Event 2 (Semantic Duplicate):

{"event_id": "def-456", "timestamp": "10:30:03Z", "event_type": "login", "user_id": "alice"}

Implementation

  1. Start with the Previous Pipeline: Copy the deduplicator.yaml from Step 1 to a new file named fingerprint-dedup.yaml.

    cp deduplicator.yaml fingerprint-dedup.yaml
  2. Modify the Hashing Logic: Open fingerprint-dedup.yaml. You will modify the first mapping processor to create the hash from a subset of fields instead of the whole message.

    Modify the first 'mapping' processor in fingerprint-dedup.yaml
    # Change the hash creation logic
    - mapping: |
    root = this

    # 1. Create a new object containing ONLY the business-critical fields.
    let business_fingerprint = {
    "event_type": this.event_type,
    "user_id": this.user_id
    }

    # 2. Create the hash from this new object, not the whole message.
    root.dedup_hash = business_fingerprint.json_format().hash("sha256")

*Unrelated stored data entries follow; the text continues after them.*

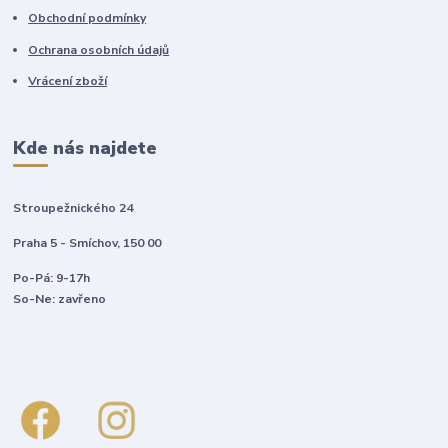
Obchodní podmínky
Ochrana osobních údajů
Vrácení zboží
Kde nás najdete
Stroupežnického 24
Praha 5 - Smíchov, 150 00
Po-Pá: 9-17h
So-Ne: zavřeno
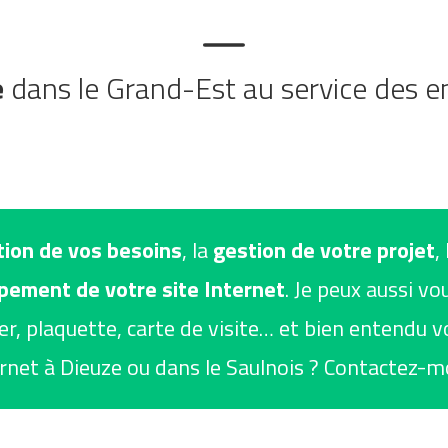
e
dans le Grand-Est au service des ent
tion de vos besoins
, la
gestion de votre projet
,
pement de votre site Internet
. Je peux aussi vo
r, plaquette, carte de visite… et bien entendu 
ernet à Dieuze ou dans le Saulnois ? Contactez-mo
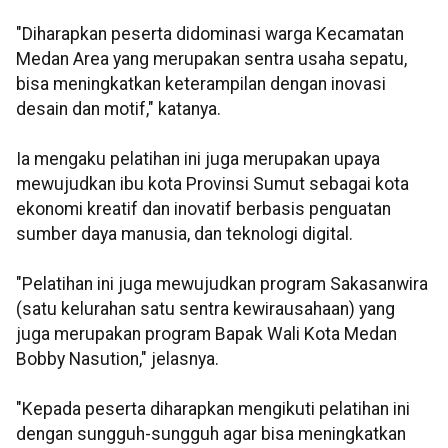
"Diharapkan peserta didominasi warga Kecamatan
Medan Area yang merupakan sentra usaha sepatu,
bisa meningkatkan keterampilan dengan inovasi
desain dan motif," katanya.
Ia mengaku pelatihan ini juga merupakan upaya
mewujudkan ibu kota Provinsi Sumut sebagai kota
ekonomi kreatif dan inovatif berbasis penguatan
sumber daya manusia, dan teknologi digital.
"Pelatihan ini juga mewujudkan program Sakasanwira
(satu kelurahan satu sentra kewirausahaan) yang
juga merupakan program Bapak Wali Kota Medan
Bobby Nasution," jelasnya.
"Kepada peserta diharapkan mengikuti pelatihan ini
dengan sungguh-sungguh agar bisa meningkatkan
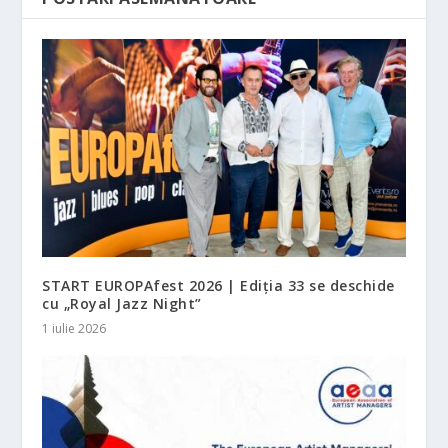
START EUROPAfest 2026 | Ediția 33 se deschide
cu „Royal Jazz Night”
1 iulie 2026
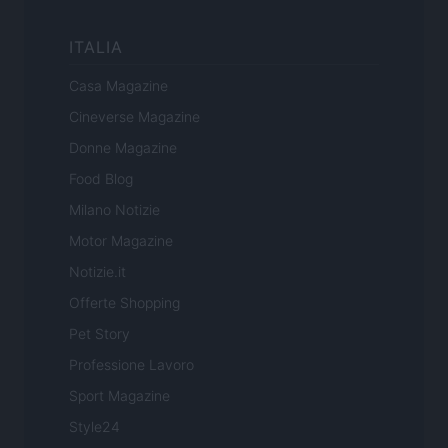
ITALIA
Casa Magazine
Cineverse Magazine
Donne Magazine
Food Blog
Milano Notizie
Motor Magazine
Notizie.it
Offerte Shopping
Pet Story
Professione Lavoro
Sport Magazine
Style24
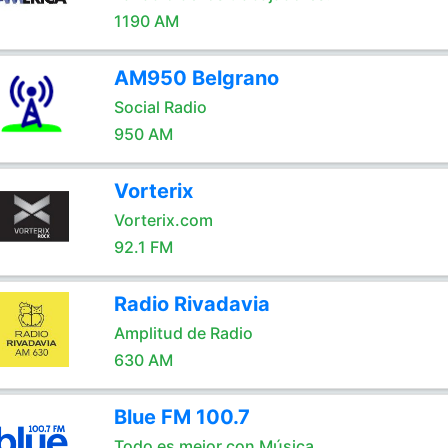
1190 AM
AM950 Belgrano
Social Radio
950 AM
Vorterix
Vorterix.com
92.1 FM
Radio Rivadavia
Amplitud de Radio
630 AM
Blue FM 100.7
Todo es mejor con Música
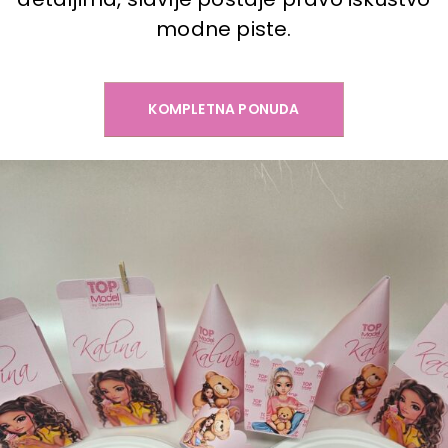
modne piste.
KOMPLETNA PONUDA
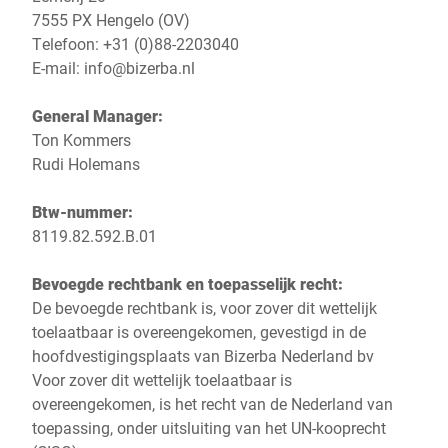
Wereldwijde website
7555 PX Hengelo (OV)
Telefoon: +31 (0)88-2203040
E-mail:
info@bizerba.nl
General Manager:
Ton Kommers
Rudi Holemans
Btw-nummer:
8119.82.592.B.01
Bevoegde rechtbank en toepasselijk recht:
De bevoegde rechtbank is, voor zover dit wettelijk
toelaatbaar is overeengekomen, gevestigd in de
hoofdvestigingsplaats van Bizerba Nederland bv
Voor zover dit wettelijk toelaatbaar is
overeengekomen, is het recht van de Nederland van
toepassing, onder uitsluiting van het UN-kooprecht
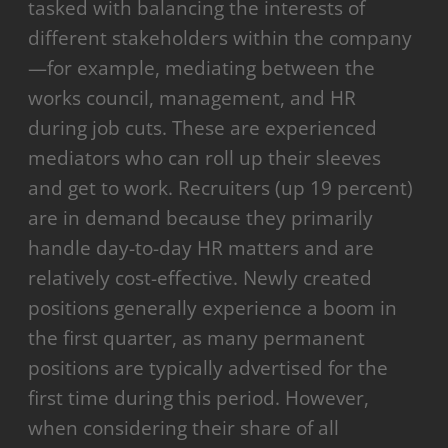
tasked with balancing the interests of
different stakeholders within the company
—for example, mediating between the
works council, management, and HR
during job cuts. These are experienced
mediators who can roll up their sleeves
and get to work. Recruiters (up 19 percent)
are in demand because they primarily
handle day-to-day HR matters and are
relatively cost-effective. Newly created
positions generally experience a boom in
the first quarter, as many permanent
positions are typically advertised for the
first time during this period. However,
when considering their share of all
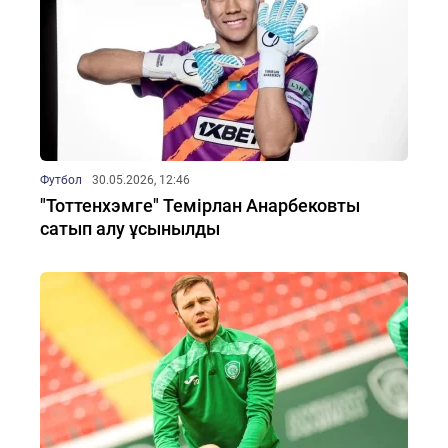
Футбол
30.05.2026, 12:46
"Тоттенхэмге" Темірлан Анарбековты
сатып алу ұсынылды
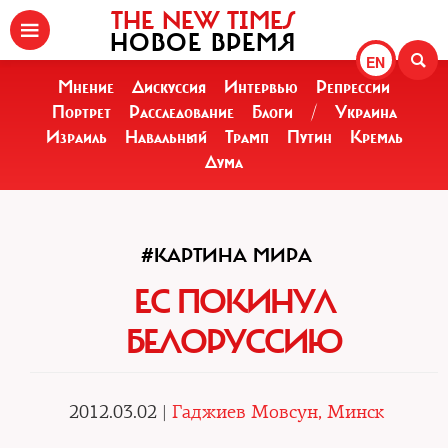
THE NEW TIMES
НОВОЕ ВРЕМЯ
EN
Мнение
Дискуссия
Интервью
Репрессии
Портрет
Расследование
Блоги
/
Украина
Израиль
Навальный
Трамп
Путин
Кремль
Дума
#КАРТИНА МИРА
ЕС ПОКИНУЛ
БЕЛОРУССИЮ
2012.03.02 |
Гаджиев Мовсун, Минск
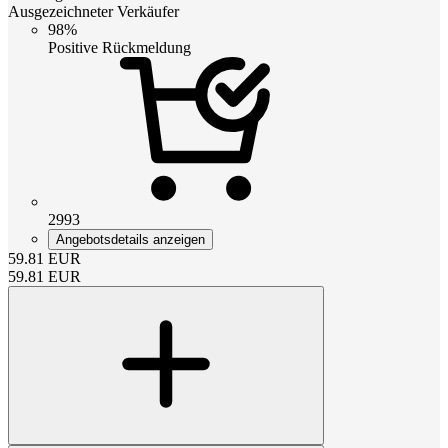
Ausgezeichneter Verkäufer
98%
Positive Rückmeldung
2993
Angebotsdetails anzeigen
59.81
EUR
59.81
EUR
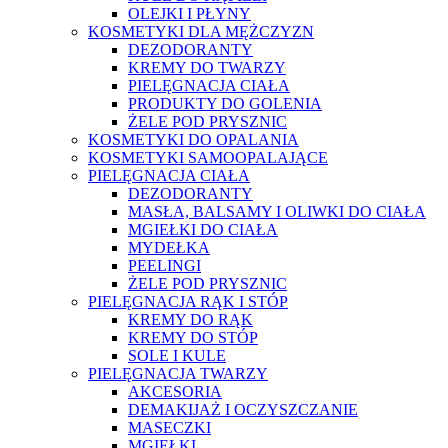
OLEJKI I PŁYNY
KOSMETYKI DLA MĘŻCZYZN
DEZODORANTY
KREMY DO TWARZY
PIELĘGNACJA CIAŁA
PRODUKTY DO GOLENIA
ŻELE POD PRYSZNIC
KOSMETYKI DO OPALANIA
KOSMETYKI SAMOOPALAJĄCE
PIELĘGNACJA CIAŁA
DEZODORANTY
MASŁA, BALSAMY I OLIWKI DO CIAŁA
MGIEŁKI DO CIAŁA
MYDEŁKA
PEELINGI
ŻELE POD PRYSZNIC
PIELĘGNACJA RĄK I STÓP
KREMY DO RĄK
KREMY DO STÓP
SOLE I KULE
PIELĘGNACJA TWARZY
AKCESORIA
DEMAKIJAŻ I OCZYSZCZANIE
MASECZKI
MGIEŁKI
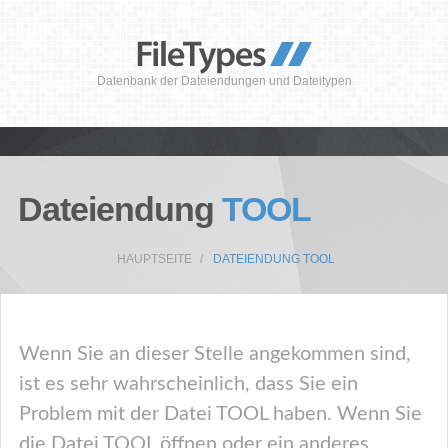
Datenbank der Dateiendungen und Dateitypen
Dateiendung
TOOL
HAUPTSEITE
DATEIENDUNG TOOL
Wenn Sie an dieser Stelle angekommen sind,
ist es sehr wahrscheinlich, dass Sie ein
Problem mit der Datei TOOL haben. Wenn Sie
die Datei TOOL öffnen oder ein anderes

    The rest of the pipeline (cache, check, drop) remains exactly the same. It still uses dedup_hash to check for duplicates, but that hash is now much smarter.

  3. Deploy and Test:

    # --- Send two SEMANTICALLY identical messages ---
    curl -X POST http://localhost:8080/ingest \
    -H "Content-Type: application/json" \
    -d '{"event_id": "abc-123", "timestamp": "10:30:01Z", "event_type": "login", "user_id": "alice"}'

    curl -X POST http://localhost:8080/ingest \
    -H "Content-Type: application/json" \
    -d '{"event_id": "def-456", "timestamp": "10:30:03Z", "event_type": "login", "user_id": "alice"}'
  4. Verify: Check your logs. Even though the two messages were different, only the first one was processed. The second one was correctly identified as a semantic duplicate and dropped because its business fingerprint was identical to the first.

You have now implemented a more powerful deduplication strategy that can handle a wider range of real-world duplicate scenarios.